We had expected that this wouldn’t be as much of a walking holiday with the kids along for the ride, but as we passed 20,000 steps for the ninth consecutive day, we were glad we erred on the side of caution and brought our double pram. The kids being able to sit back and relax at will definitely bought us extra hours for strolling along the Seine and exploring unknown parts of town.
Prioritise your accommodation
You’ll be seeing a lot of it in the weeks leading up to your holiday, when one of the kids was losing it, my wife would ask me with a laugh, “you ready to take this shitshow on the road?” And the reality is that a holiday with pre-school-aged kids isn’t unlike being at home.
You don’t have to go to work, the weather is probably better and you can eat bulk “sometimes foods” guilt-free, but your small children are still small children and still need the rest time and downtime they enjoy at home.
We knew that kids use play time to process the things that have happened in recent days, and we would be throwing a lot of new experiences and challenges at them in short order, so we anticipated plenty of slow starts to days and afternoon adjournments to play with Enchantimals and colour in pictures of unicorns.
Our solution to ensure those lazy hours were highlights for us rather than stir-crazy confinement was to spend a bit more on Airbnbs that had amazing terraces with views that you’d pay an entry fee to get a photo of. And so from Positano to Puglia, we were happy for the kids to play in the lounge room to their hearts’ content, because we were lying in the sun enjoying the views we’d lusted after for years.
Embrace the four-night minimum
It’s probably not a coincidence that the one time our kids really tried our patience was after they’d slept in three different b in as many nights, courtesy of a one-night stop in Matera to break up the drive between the Amalfi Coast in Italy’s west and Otranto in the country’s far south-east.
They always seemed most content towards the end of our stays in the places where we spent at least four nights, which stands to reason.
With their stuff artfully strewn across the accommodation, some favourite foods in the fridge and their cuddly toys lined up on their pillows, they were finally at home.

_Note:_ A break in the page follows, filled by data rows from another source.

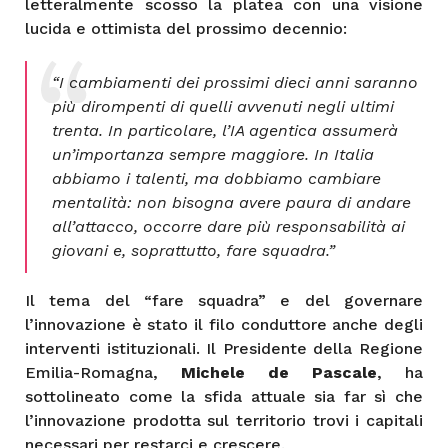
letteralmente scosso la platea con una visione
lucida e ottimista del prossimo decennio:
“I cambiamenti dei prossimi dieci anni saranno
più dirompenti di quelli avvenuti negli ultimi
trenta. In particolare, l’IA agentica assumerà
un’importanza sempre maggiore. In Italia
abbiamo i talenti, ma dobbiamo cambiare
mentalità: non bisogna avere paura di andare
all’attacco, occorre dare più responsabilità ai
giovani e, soprattutto, fare squadra.”
Il tema del “fare squadra” e del governare
l’innovazione è stato il filo conduttore anche degli
interventi istituzionali. Il Presidente della Regione
Emilia-Romagna,
Michele de Pascale
, ha
sottolineato come la sfida attuale sia far sì che
l’innovazione prodotta sul territorio trovi i capitali
necessari per restarci e crescere.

They knew the way from their bed to ours, they knew the way to the toilet in the night, and then as soon as they had it nailed, we up and moved again.
We probably asked a bit too much of them by having eight destinations in four weeks. Next time, we’ll stay four or five nights minimum in each place, maybe even a full week, comfortable in the knowledge that while we may see fewer sights, we will see them better.
Always gate-check your pram
Seriously, always gate-check your pram.
And if you do lose your pram, pray to your Lord that it is incinerated in full view of airline personnel for a fast, easy reimbursement, because I was soon to discover that the only thing more painful than Alitalia losing our pram would be the process of being reunited with it once it was located.
Almost 36 hours of conflicting reports from call centre staff, airport personnel and the courier company that was supposedly circling Rome with our pram put a major dampener on trying to give Italy’s capital a second chance, 13 years after a visit during a 40-degrees-at-8am heatwave left us dehydrated and unimpressed.
When she wasn’t insisting repeatedly that the green single-seat umbrella stroller circling the baggage carousel was surely our missing black two-seat umbrella stroller (“Are you sure? Maybe have another look at it, a good look.”), the Alitalia lost property representative had some valuable advice:
“Most of the things that go missing are either checked very soon before the plane leaves or are from the oversized baggage drop-off,” she told us. “If you check your stroller at the gate as you board the aeroplane, this is the only really certain way that it goes on the plane with you.”